この句は、敦賀市色浜の句です。美しい浜の様子がよく解ります。同じ抄に源氏物語の須磨よりも美しい浜だと詠んだ芭蕉の句が書かれていますが、その浜に寄せ来る波に萩の花の花弁が塵のように浮かんでは消えてまた浮かんでは消えと波の泡のようだという句ですね。

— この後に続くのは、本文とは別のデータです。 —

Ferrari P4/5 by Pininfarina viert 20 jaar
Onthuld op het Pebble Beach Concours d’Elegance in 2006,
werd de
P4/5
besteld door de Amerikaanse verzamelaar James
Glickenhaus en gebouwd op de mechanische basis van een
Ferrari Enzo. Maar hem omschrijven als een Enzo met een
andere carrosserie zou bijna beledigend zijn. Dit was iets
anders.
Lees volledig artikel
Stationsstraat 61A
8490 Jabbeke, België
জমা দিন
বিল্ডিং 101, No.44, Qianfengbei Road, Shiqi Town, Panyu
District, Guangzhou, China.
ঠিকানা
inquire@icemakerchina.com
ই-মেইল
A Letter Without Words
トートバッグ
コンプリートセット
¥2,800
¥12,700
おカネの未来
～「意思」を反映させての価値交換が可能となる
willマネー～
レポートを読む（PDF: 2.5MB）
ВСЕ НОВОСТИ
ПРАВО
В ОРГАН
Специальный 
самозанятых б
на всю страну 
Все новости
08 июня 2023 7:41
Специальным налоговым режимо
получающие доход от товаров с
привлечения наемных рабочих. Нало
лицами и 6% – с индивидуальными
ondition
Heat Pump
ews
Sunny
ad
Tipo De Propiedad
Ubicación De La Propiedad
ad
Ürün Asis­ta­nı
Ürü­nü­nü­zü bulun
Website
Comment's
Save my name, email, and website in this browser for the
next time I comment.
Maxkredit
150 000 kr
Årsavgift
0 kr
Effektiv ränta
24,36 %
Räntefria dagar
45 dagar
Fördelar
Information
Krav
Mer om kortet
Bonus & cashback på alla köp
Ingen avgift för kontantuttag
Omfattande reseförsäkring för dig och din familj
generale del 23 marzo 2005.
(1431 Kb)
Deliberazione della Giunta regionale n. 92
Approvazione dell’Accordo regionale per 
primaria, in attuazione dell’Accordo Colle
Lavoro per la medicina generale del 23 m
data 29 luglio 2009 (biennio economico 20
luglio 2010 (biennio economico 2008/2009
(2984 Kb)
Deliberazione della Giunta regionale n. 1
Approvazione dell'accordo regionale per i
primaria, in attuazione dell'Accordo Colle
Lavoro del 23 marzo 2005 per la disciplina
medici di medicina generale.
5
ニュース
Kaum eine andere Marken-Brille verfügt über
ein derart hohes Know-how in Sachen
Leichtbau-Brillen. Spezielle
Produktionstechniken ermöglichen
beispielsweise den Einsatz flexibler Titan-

ここで芭蕉が「奥の細道」の旅に出たのは、西行法師が歌に詠んだ歌枕を訪ねたいという目的があったのですが、この源氏物語の須磨の浜よりも美しい色浜で、「汐染むるますほの小貝拾ふとて色の浜とはいふにやあるらん」という和歌に詠んでいます。その「小貝」を芭蕉は、まさに、俳句に詠んだのです。

切れ字としては、上五の「や」が使われています。

これは、芭蕉が一番好み効果的だと云われている切れ字の使い方です。

3フレースのどこにも美しい言葉があり「波間」「小貝」「萩」と芭蕉がどこに視点を絞りたいかが切れ字の場所で解ります。こうした俳句では、切れ字が無くては焦点が解りづらいので「や」は効果的ですね。

古風な意味を持つ句なだけに、切れ字の有る無しを論ずるのは避けておきましょう。

(令和六年一月号より 上野貴子)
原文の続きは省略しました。